The other day, I decided to start up a side project to write an app for my Stars Without Number game in Darwino. Like back when I wrote a forum/raiding app for my WoW guild, I like to use this kind of opportunity to try new technologies and flesh out my skills in existing ones.

One such tech I've had my eye on for a bit is JNoSQL, which is a framework for integrating with NoSQL databases in Java. It's along the lines of Hibernate OGM, but intended to avoid the pitfalls of the relational/NoSQL that came with trying to adapt JPA directly to NoSQL databases. JNoSQL promised to be much easier to implement for a new database, so I decided to give it a shot.

JNoSQL

JNoSQL is split into two paired components, cleverly named Diana (the driver side) and Artemis (the model/integration side). The task of writing a driver for a new database is pretty well-contained: pick the database type(s) you want to implement (out of key/value, column, document, and graph) and implement about half a dozen interfaces. This is in stark contrast from when I took a swing at writing a Hibernate OGM driver, where the task was significantly more daunting. The final result is only ten Java files, with a chunk of them being utility classes for code organization.

It's a young project - young enough that the best version to run right now is 0.0.4-SNAPSHOT - but it functions well and it's been taken under the wing of the Eclipse foundation, which builds some confidence.

Implementation

Though the task was small, there were still a couple initial hurdles to getting going.

To begin with, I decided to start with the Couchbase driver - this certainly made the overall task easier, since Couchbase's semantics are very similar to Darwino's, but it also meant that I had to be wary of which parts of the codebase were really about implementing a Diana driver and which were Couchbase-isms. Fortunately, this was much easier than the equivalent work when I adapted the CouchDB Hibernate OGM driver, which was a sprawling codebase by comparison.

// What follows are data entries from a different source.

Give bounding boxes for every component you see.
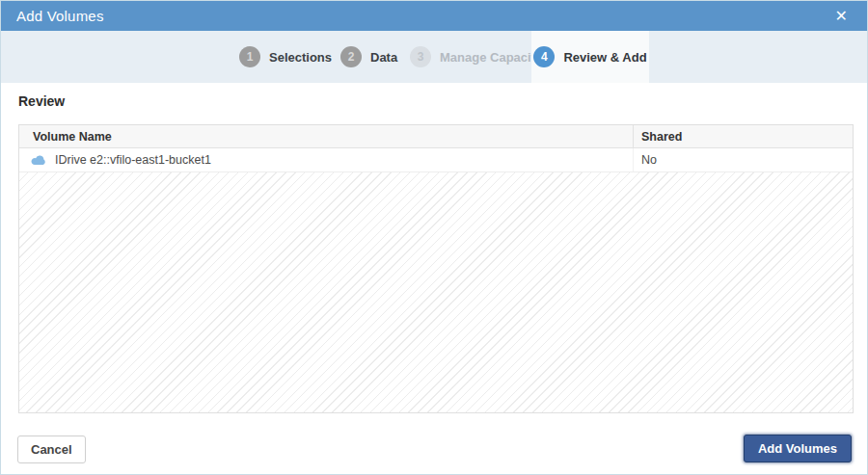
step-label: Review & Add <box>563 50 646 65</box>
cloud-icon <box>29 154 47 167</box>
step-number-badge: 2 <box>340 46 362 67</box>
review-table: Volume Name Shared IDrive e2::vfilo-east… <box>18 124 854 413</box>
shared-cell: No <box>634 153 853 167</box>
step-selections[interactable]: 1 Selections <box>239 31 332 83</box>
column-header-volume-name: Volume Name <box>19 125 634 147</box>
step-review-and-add[interactable]: 4 Review & Add <box>531 31 649 83</box>
step-manage-capacity: 3 Manage Capacity <box>410 31 542 83</box>
dialog-title: Add Volumes <box>16 8 104 24</box>
close-icon[interactable]: ✕ <box>831 7 852 26</box>
step-number-badge: 1 <box>239 46 260 67</box>
step-number-badge: 4 <box>533 46 555 67</box>
volume-name-cell: IDrive e2::vfilo-east1-bucket1 <box>19 148 634 172</box>
add-volumes-button[interactable]: Add Volumes <box>744 435 852 462</box>
dialog-content: Review Volume Name Shared IDrive e2::vfi… <box>1 83 867 474</box>
table-row: IDrive e2::vfilo-east1-bucket1 No <box>19 148 853 172</box>
column-header-shared: Shared <box>634 130 853 144</box>
dialog-titlebar: Add Volumes ✕ <box>1 1 867 31</box>
empty-table-area <box>19 172 853 412</box>
step-label: Manage Capacity <box>440 50 542 65</box>
review-heading: Review <box>18 93 65 109</box>
add-volumes-dialog: Add Volumes ✕ 1 Selections 2 Data 3 Mana… <box>0 0 868 475</box>
step-data[interactable]: 2 Data <box>340 31 397 83</box>
step-label: Data <box>370 50 397 65</box>
step-label: Selections <box>269 50 332 65</box>
step-number-badge: 3 <box>410 46 431 67</box>
volume-name-text: IDrive e2::vfilo-east1-bucket1 <box>55 153 211 167</box>
table-header-row: Volume Name Shared <box>19 125 853 148</box>
wizard-stepbar: 1 Selections 2 Data 3 Manage Capacity 4 … <box>1 31 867 83</box>
cancel-button[interactable]: Cancel <box>17 435 86 463</box>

More significantly, though, it's always tough coming in to modify a codebase written by a single person or small team and learning as you go. The structure of the code is clean, but not quite my normal style (in part because Domino kept me from diving into Java 8 streams for so long), and I also had to ramp up quickly on the internal concepts of Diana. Fortunately, this was mostly easy, since the document-DB driver scaffolding is purpose-built, the hooks are straightforward and the query semantics were extremely easy to adapt. The largest impediment was getting used to the use of the term "Document", which internally refers to a key/value pair, while "DocumentEntity" is closer to the expected meaning.

Like the core implementation, the test suite I adapted from Couchbase was also pleasantly svelte, covering the bases without being an onerous nightmare to convert. Indeed, most of the code I added to it was the Darwino app scaffolding just for the test runtime.

Putting It Into Practice

Once the driver was written, I was hit by a bit of a personal curveball when I went to implement some actual data models. The model side, Artemis, is heavily wrapped together with CDI, which is a Java EE thing that, as I gather, handles managed beans, separation of implementation, and variable injection. This is a pretty normal thing for Java EE developers, but XPages's "don't call it Java EE" environment didn't introduce me to this aspect. As such, the fact that the documentation just kind of casually tossed around CDI terms and annotations threw me for a bit of a loop trying to determine what was what was required and what was just an idiom.

I eventually determined that I could use the reference implementation, Weld, without necessarily going whole-hog on Java-EE-everything. I'm a bit wary of what this bodes for whether I'll be able to use JNoSQL in Darwino on mobile devices, but I'll cross that bridge when I come to it. Once I got a bit of a handle on what Weld is and how to use it in unit tests (hint: make sure you have beans.xml files!), I was able to start writing my model objects and testing them.

Doing It Again

The fact that the bulk of my implementation work ended up being on the app side with CDI goes to show that the Diana driver model really shines. It got me thinking about how difficult it would be in the future, say to write a driver for Domino. There'd be some hurdles - Domino's lack of nested objects and antiquated querying mechanisms would need replacing - but the core task wouldn't be too bad. I don't know if I'd have a need for it, but it's nice to keep in mind as potential future small project.

All in all, I'm optimistic about the use of this. I'd love for Darwino to integrate as smoothly as possible into whatever standard environments it can, and this is one more step in that direction. I'll know as my side app takes shape how much this ingrains itself into my actual work.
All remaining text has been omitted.